⁴ University of Pittsburgh School of Pharmacy, Department of Pharmaceutical Sciences, Pittsburgh, PA, USA ; School of Medicine, Department of Surgery, Thomas E. Starzl Transplantation Institute, Pittsburgh, PA, USA.

Abstract

Background: Cytochrome P450 (CYP450) activity is an important indicator of liver graft function. CYP450 activity is altered by pro-inflammatory cytokines, which are associated with ischemia-reperfusion (I/R) injury during orthotopic liver transplantation (OLT). Treprostinil, an FDA-approved prostacyclin analog, ameliorated cold I/R injury during rat OLT. We hypothesized that treprostinil would improve CYP450 activity in liver graft during cold I/R injury post-OLT.

Methods: OLT was performed in syngeneic male Lewis rats with 18 h graft preservation in cold UW solution. Donor and recipients received treprostinil (100 ng/kg/min) or matching placebo for 24 h before and up to 48 h post-OLT. Liver graft mRNA and protein expression of CYP450 isoforms were analyzed by qRT-PCR and Western blot analysis, respectively. The formation rates of 1-hydroxymidazolam and 6β-hydroxytestosterone, 6-hydroxychlorzoxazone, 2α- and 16α-hydroxytestosterone in liver graft microsomes served as markers for CYP3A, CYP2E1, and CYP2C11 activity, respectively, and were measured by LC-MS.

Results: Treprostinil significantly decreased serum ALT and AST levels at 6-48 h after OLT, compared to placebo. The expressions of TNFα and IFNγ mRNA in the liver graft were significantly inhibited in the treprostinil-treated group at 1 h post-reperfusion. Treprostinil restored CYP2E1 protein expression to that of normal liver and significantly improved CYP3A activity to more than two-fold of placebo early post-OLT.

Conclusions: Treprostinil significantly ameliorated hepatic injury, reduced expression of pro-inflammatory cytokines, and improved CYP450 activity in liver graft early post-OLT. These findings suggest that treprostinil has the potential to serve as a therapeutic option to protect liver graft function against I/R injury during clinical OLT.

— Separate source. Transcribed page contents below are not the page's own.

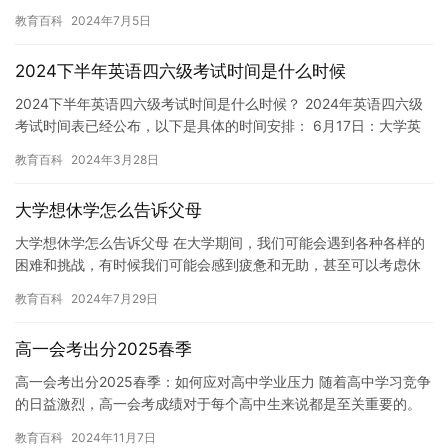
未来的职业做好准备。然而，对于一些人来说，大学生活可能会对
教育百科
2024年7月5日
他们…
2024下半年英语四六级考试时间是什么时候
2024下半年英语四六级考试时间是什么时候？ 2024年英语四六级
考试时间表已经公布，以下是具体的时间安排： 6月17日：大学英
语四级考试 6月20日：大学英语六级考试 8月17日…
教育百科
2024年3月28日
大学想休学怎么告诉父母
大学想休学怎么告诉父母 在大学期间，我们可能会遇到各种各样的
困难和挑战，有时候我们可能会感到疲惫和无助，甚至可以考虑休
学一段时间来放松自己。如果想告诉父母这个决定，那么该如何做
教育百科
2024年7月29日
呢？…
高一会考出分2025春季
高一会考出分2025春季：如何应对高中学业压力 随着高中学习竞争
的日益激烈，高一会考成绩对于每个高中生来说都是至关重要的。
然而，高一会考的成绩不仅代表着学生过去学习的成果，也代表着…
教育百科
2024年11月7日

Keywords: 1-OH MDZ, 1-hydroxymidazolam; 16α-OH TST, 16α-hydroxytestosterone; 2α-OH TST, 2α-hydroxytestosterone; 6-OH CZN, 6-hydroxychlorzoxazone; 6β-OH TST, 6β-hydroxytestosterone; ALT, alanine aminotransferase; AST, aspartate aminotransferase; AUC, area under the time-concentration curves; CYP450, cytochrome P450; CZN, chlorzoxazone; HPLC-mass spectrometry; I/R, ischemia-reperfusion; IFN-γ, interferon gamma; IL, interleukin; Ischemia-reperfusion injury; MDZ, midazolam; NF-κB, nuclear factor-kappa B; NL, normal liver; OLT, orthotopic liver transplantation; PG, prostaglandin; PGI2, prostacyclin; TNF-α, tumor necrosis factor alpha; TST, testosterone; UW, University of Wisconsin; cytokines; drug metabolism; mRNA, messenger RNA; prostacyclin.